Probably not much. The two-tier understanding of what is meant by micro-services has been around for 10 years and it is too late to fix it. It also only becomes apparent when operating in both worlds, or when switching from one to the other. It is to be hoped, however, that by understanding the whole picture, developers building domain services would not import bad ideas from the function-level services arena. What may be a necessary evil there is a completely unnecessary set of additional complications in the domain services context.
On software architecture
For anyone even slightly interested in software architecture, the best site I have found, and I have looked at a lot, is here: https://developertoarchitect.com/lessons/ and, with particular relevance to this discussion, here is a 10 minute video summary: https://developertoarchitect.com/lessons/lesson114.html If you do not like what you have read so far, you may benefit from watching it. As a general rule, you are better off listening to people with grey hair and 30 or more years programming experience, rather than those who have not been alive for that long.
Is there a better solution?
That will always be a matter of opinion. I have been doing macro-services on and off for over 20 years, and for the last 5 years I have been using compound requests in some situations. For example, on start up, most apps need to load some data. I typically run 3, 4 or 5 queries on the database and wrap up the whole lot up in a single json array. To write an order for a new customer, I wrap up the customer details, with 1 or 2 addresses, the order details and a bunch of order lines, possibly payment details, and probably a stock update. I send this whole lot as a single lump of json, to be unpacked and processed by the server and written to the database as either 1 or 2 transactions. It works for me.
Does it scale? I really do not know. At the moment, I only deploy small scale systems, so have never been in a situation where limits are tested. Are TPS (transactions per second) a relevant measure?

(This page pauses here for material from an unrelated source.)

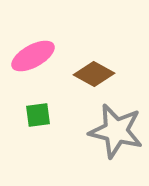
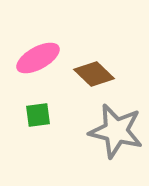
pink ellipse: moved 5 px right, 2 px down
brown diamond: rotated 15 degrees clockwise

Who knows. 1,000 TPS in a typical services application would load 1,000 data sets, but my system can load that with 200 to 300 TPS. Writing the order as I have described above would take 5 to 8 transactions per order in a typical situation, each posting an order fragment, so 1,000 order-fragment TPS would barely handle 200 actual orders, which my system would do with 200 TPS. TPS measures network activity and effort, but it does not really measure useful work done.
And …
Moving on, earlier this year, following discussions about services with some other developers, I set out to write a script-based server, as an alternative to the hard-coded services I usually create. The server will simply load and execute scripts. Each script will contain instructions to handle 1 endpoint. The endpoints will be exactly the same as the existing compiled endpoints, but there will be no hard-coding to handle any aspect other than script execution.
The scripts are text in json format, although xml, or any other suitable text formatting would do. They are all completely independent of any other script and can be added, changed or removed in isolation, without affecting any other script. This is one of the goals of micro-services, and I have not had to resort to micro-services to achieve it. In fact, by using only a single server process, I have actually reverted the application(s) from macro-services to distributed monolith(s). Yes, it is possible to deploy multiple instances of the server, to scale up, but architecturally it is now a distributed monolith.
In my world, the distributed monolith is now better than both macro-services and micro-services, for database stuff anyway.